**WHAT TO PRODUCE:** Please give the listing again in full, leaving out its images.

- - -

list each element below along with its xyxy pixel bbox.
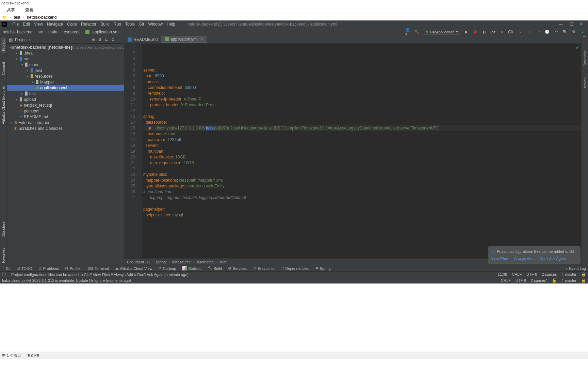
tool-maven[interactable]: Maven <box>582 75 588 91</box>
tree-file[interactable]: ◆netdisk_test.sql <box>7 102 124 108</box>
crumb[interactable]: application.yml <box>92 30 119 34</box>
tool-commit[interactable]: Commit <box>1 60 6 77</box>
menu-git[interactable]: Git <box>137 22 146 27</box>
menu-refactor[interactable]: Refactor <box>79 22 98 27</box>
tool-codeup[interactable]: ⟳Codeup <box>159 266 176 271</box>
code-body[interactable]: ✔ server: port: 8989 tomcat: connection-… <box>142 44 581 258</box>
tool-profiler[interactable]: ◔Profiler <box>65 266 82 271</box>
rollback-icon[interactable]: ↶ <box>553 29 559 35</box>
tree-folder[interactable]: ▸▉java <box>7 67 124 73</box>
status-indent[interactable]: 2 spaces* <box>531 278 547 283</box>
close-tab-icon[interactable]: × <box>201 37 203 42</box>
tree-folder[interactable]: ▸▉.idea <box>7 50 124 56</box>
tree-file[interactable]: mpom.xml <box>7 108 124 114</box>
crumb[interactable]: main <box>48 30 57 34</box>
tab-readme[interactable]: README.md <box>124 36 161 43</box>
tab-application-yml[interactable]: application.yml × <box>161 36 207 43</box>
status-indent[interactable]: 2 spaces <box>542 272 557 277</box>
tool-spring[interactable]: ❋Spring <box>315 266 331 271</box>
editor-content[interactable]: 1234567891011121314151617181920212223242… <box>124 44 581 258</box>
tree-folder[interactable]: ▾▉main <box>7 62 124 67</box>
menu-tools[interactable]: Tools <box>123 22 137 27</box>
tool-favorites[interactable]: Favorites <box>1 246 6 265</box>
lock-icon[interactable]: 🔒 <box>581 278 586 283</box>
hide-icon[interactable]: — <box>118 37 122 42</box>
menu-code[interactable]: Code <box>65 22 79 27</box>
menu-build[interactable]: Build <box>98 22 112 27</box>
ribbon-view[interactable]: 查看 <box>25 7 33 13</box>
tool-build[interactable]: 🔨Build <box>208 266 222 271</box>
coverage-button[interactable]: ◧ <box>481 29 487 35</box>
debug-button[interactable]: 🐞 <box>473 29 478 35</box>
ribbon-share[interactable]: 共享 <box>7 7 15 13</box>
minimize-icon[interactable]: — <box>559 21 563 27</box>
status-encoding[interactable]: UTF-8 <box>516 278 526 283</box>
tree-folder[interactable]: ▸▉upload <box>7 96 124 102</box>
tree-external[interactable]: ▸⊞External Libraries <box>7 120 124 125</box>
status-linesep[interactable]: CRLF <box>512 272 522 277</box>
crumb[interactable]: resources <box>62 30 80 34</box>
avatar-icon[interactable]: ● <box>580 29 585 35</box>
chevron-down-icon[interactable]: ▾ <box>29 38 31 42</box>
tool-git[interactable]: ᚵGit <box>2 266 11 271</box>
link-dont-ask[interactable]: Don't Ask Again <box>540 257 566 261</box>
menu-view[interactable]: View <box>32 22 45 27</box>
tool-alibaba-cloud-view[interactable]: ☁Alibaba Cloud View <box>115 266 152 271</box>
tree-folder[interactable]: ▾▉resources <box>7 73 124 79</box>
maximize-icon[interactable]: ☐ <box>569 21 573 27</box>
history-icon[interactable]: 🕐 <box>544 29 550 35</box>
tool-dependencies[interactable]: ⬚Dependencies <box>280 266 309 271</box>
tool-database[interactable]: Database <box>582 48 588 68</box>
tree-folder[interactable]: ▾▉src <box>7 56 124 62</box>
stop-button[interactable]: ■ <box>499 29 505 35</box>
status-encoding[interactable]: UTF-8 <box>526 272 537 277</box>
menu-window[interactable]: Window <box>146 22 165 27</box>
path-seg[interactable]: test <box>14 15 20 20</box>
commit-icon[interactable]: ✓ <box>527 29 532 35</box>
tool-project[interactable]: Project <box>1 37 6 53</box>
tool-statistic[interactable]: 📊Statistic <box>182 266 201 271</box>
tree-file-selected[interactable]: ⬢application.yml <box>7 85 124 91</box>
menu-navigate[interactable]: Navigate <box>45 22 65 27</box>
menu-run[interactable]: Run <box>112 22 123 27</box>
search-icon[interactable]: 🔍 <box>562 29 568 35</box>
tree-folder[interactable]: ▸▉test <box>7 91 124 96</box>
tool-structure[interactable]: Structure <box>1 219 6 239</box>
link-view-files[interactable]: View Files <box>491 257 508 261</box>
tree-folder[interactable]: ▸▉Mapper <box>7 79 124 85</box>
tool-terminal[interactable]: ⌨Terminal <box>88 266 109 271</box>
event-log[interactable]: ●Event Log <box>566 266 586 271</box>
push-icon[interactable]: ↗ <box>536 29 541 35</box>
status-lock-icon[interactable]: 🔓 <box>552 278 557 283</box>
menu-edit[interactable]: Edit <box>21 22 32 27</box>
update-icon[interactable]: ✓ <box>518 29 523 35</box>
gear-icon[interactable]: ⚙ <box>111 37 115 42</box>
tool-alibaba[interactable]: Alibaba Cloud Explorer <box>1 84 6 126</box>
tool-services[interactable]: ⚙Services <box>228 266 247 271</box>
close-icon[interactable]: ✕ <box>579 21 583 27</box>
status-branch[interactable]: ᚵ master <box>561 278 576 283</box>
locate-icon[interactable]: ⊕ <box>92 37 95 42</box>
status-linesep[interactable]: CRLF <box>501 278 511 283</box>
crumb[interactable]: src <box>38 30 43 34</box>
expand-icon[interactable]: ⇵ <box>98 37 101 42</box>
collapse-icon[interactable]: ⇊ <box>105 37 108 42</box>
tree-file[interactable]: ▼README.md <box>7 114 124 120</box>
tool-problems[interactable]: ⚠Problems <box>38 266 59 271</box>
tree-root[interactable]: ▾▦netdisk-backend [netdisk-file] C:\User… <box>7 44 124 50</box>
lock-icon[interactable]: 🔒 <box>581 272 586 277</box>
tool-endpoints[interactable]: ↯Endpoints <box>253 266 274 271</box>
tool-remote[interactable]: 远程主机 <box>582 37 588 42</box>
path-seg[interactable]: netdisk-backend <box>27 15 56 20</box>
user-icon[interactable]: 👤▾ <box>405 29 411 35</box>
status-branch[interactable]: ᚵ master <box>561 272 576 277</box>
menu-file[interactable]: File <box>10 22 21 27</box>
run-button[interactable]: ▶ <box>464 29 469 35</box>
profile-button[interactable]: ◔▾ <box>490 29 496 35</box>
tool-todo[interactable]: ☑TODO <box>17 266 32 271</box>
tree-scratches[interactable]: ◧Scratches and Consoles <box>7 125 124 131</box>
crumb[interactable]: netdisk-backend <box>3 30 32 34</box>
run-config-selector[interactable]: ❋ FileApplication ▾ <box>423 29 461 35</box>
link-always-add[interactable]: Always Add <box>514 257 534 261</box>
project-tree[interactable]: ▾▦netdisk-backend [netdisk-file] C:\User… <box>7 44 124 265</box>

- - -

**REPLY TO THE EXERCISE:**
list each element below along with its xyxy pixel bbox.
tool-maven[interactable]: Maven <box>582 75 588 91</box>
tree-file[interactable]: ◆netdisk_test.sql <box>7 102 124 108</box>
crumb[interactable]: application.yml <box>92 30 119 34</box>
tool-commit[interactable]: Commit <box>1 60 6 77</box>
menu-git[interactable]: Git <box>137 22 146 27</box>
menu-refactor[interactable]: Refactor <box>79 22 98 27</box>
tool-codeup[interactable]: ⟳Codeup <box>159 266 176 271</box>
code-body[interactable]: ✔ server: port: 8989 tomcat: connection-… <box>142 44 581 258</box>
tool-profiler[interactable]: ◔Profiler <box>65 266 82 271</box>
rollback-icon[interactable]: ↶ <box>553 29 559 35</box>
tree-folder[interactable]: ▸▉java <box>7 67 124 73</box>
status-indent[interactable]: 2 spaces* <box>531 278 547 283</box>
close-tab-icon[interactable]: × <box>201 37 203 42</box>
tree-folder[interactable]: ▸▉.idea <box>7 50 124 56</box>
tree-file[interactable]: mpom.xml <box>7 108 124 114</box>
crumb[interactable]: main <box>48 30 57 34</box>
tab-readme[interactable]: README.md <box>124 36 161 43</box>
tab-application-yml[interactable]: application.yml × <box>161 36 207 43</box>
status-indent[interactable]: 2 spaces <box>542 272 557 277</box>
tool-spring[interactable]: ❋Spring <box>315 266 331 271</box>
editor-content[interactable]: 1234567891011121314151617181920212223242… <box>124 44 581 258</box>
tree-folder[interactable]: ▾▉main <box>7 62 124 67</box>
menu-tools[interactable]: Tools <box>123 22 137 27</box>
tool-favorites[interactable]: Favorites <box>1 246 6 265</box>
lock-icon[interactable]: 🔒 <box>581 278 586 283</box>
hide-icon[interactable]: — <box>118 37 122 42</box>
menu-code[interactable]: Code <box>65 22 79 27</box>
menu-build[interactable]: Build <box>98 22 112 27</box>
ribbon-view[interactable]: 查看 <box>25 7 33 13</box>
tool-build[interactable]: 🔨Build <box>208 266 222 271</box>
coverage-button[interactable]: ◧ <box>481 29 487 35</box>
debug-button[interactable]: 🐞 <box>473 29 478 35</box>
ribbon-share[interactable]: 共享 <box>7 7 15 13</box>
minimize-icon[interactable]: — <box>559 21 563 27</box>
status-encoding[interactable]: UTF-8 <box>516 278 526 283</box>
tree-folder[interactable]: ▸▉upload <box>7 96 124 102</box>
tree-external[interactable]: ▸⊞External Libraries <box>7 120 124 125</box>
status-linesep[interactable]: CRLF <box>512 272 522 277</box>
crumb[interactable]: resources <box>62 30 80 34</box>
avatar-icon[interactable]: ● <box>580 29 585 35</box>
chevron-down-icon[interactable]: ▾ <box>29 38 31 42</box>
tool-git[interactable]: ᚵGit <box>2 266 11 271</box>
link-dont-ask[interactable]: Don't Ask Again <box>540 257 566 261</box>
menu-view[interactable]: View <box>32 22 45 27</box>
tool-alibaba-cloud-view[interactable]: ☁Alibaba Cloud View <box>115 266 152 271</box>
tree-folder[interactable]: ▾▉resources <box>7 73 124 79</box>
maximize-icon[interactable]: ☐ <box>569 21 573 27</box>
history-icon[interactable]: 🕐 <box>544 29 550 35</box>
tool-dependencies[interactable]: ⬚Dependencies <box>280 266 309 271</box>
tool-database[interactable]: Database <box>582 48 588 68</box>
tree-folder[interactable]: ▾▉src <box>7 56 124 62</box>
stop-button[interactable]: ■ <box>499 29 505 35</box>
status-encoding[interactable]: UTF-8 <box>526 272 537 277</box>
menu-window[interactable]: Window <box>146 22 165 27</box>
path-seg[interactable]: test <box>14 15 20 20</box>
commit-icon[interactable]: ✓ <box>527 29 532 35</box>
tool-project[interactable]: Project <box>1 37 6 53</box>
tool-statistic[interactable]: 📊Statistic <box>182 266 201 271</box>
tree-file-selected[interactable]: ⬢application.yml <box>7 85 124 91</box>
menu-navigate[interactable]: Navigate <box>45 22 65 27</box>
menu-run[interactable]: Run <box>112 22 123 27</box>
search-icon[interactable]: 🔍 <box>562 29 568 35</box>
tree-folder[interactable]: ▸▉test <box>7 91 124 96</box>
tool-structure[interactable]: Structure <box>1 219 6 239</box>
link-view-files[interactable]: View Files <box>491 257 508 261</box>
tree-folder[interactable]: ▸▉Mapper <box>7 79 124 85</box>
tool-terminal[interactable]: ⌨Terminal <box>88 266 109 271</box>
event-log[interactable]: ●Event Log <box>566 266 586 271</box>
push-icon[interactable]: ↗ <box>536 29 541 35</box>
status-lock-icon[interactable]: 🔓 <box>552 278 557 283</box>
menu-edit[interactable]: Edit <box>21 22 32 27</box>
update-icon[interactable]: ✓ <box>518 29 523 35</box>
gear-icon[interactable]: ⚙ <box>111 37 115 42</box>
tool-alibaba[interactable]: Alibaba Cloud Explorer <box>1 84 6 126</box>
tool-services[interactable]: ⚙Services <box>228 266 247 271</box>
close-icon[interactable]: ✕ <box>579 21 583 27</box>
status-branch[interactable]: ᚵ master <box>561 278 576 283</box>
locate-icon[interactable]: ⊕ <box>92 37 95 42</box>
status-linesep[interactable]: CRLF <box>501 278 511 283</box>
crumb[interactable]: src <box>38 30 43 34</box>
expand-icon[interactable]: ⇵ <box>98 37 101 42</box>
collapse-icon[interactable]: ⇊ <box>105 37 108 42</box>
tree-file[interactable]: ▼README.md <box>7 114 124 120</box>
tool-problems[interactable]: ⚠Problems <box>38 266 59 271</box>
tree-root[interactable]: ▾▦netdisk-backend [netdisk-file] C:\User… <box>7 44 124 50</box>
lock-icon[interactable]: 🔒 <box>581 272 586 277</box>
tool-endpoints[interactable]: ↯Endpoints <box>253 266 274 271</box>
tool-remote[interactable]: 远程主机 <box>582 37 588 42</box>
path-seg[interactable]: netdisk-backend <box>27 15 56 20</box>
user-icon[interactable]: 👤▾ <box>405 29 411 35</box>
status-branch[interactable]: ᚵ master <box>561 272 576 277</box>
menu-file[interactable]: File <box>10 22 21 27</box>
run-button[interactable]: ▶ <box>464 29 469 35</box>
profile-button[interactable]: ◔▾ <box>490 29 496 35</box>
tool-todo[interactable]: ☑TODO <box>17 266 32 271</box>
tree-scratches[interactable]: ◧Scratches and Consoles <box>7 125 124 131</box>
crumb[interactable]: netdisk-backend <box>3 30 32 34</box>
run-config-selector[interactable]: ❋ FileApplication ▾ <box>423 29 461 35</box>
link-always-add[interactable]: Always Add <box>514 257 534 261</box>
project-tree[interactable]: ▾▦netdisk-backend [netdisk-file] C:\User… <box>7 44 124 265</box>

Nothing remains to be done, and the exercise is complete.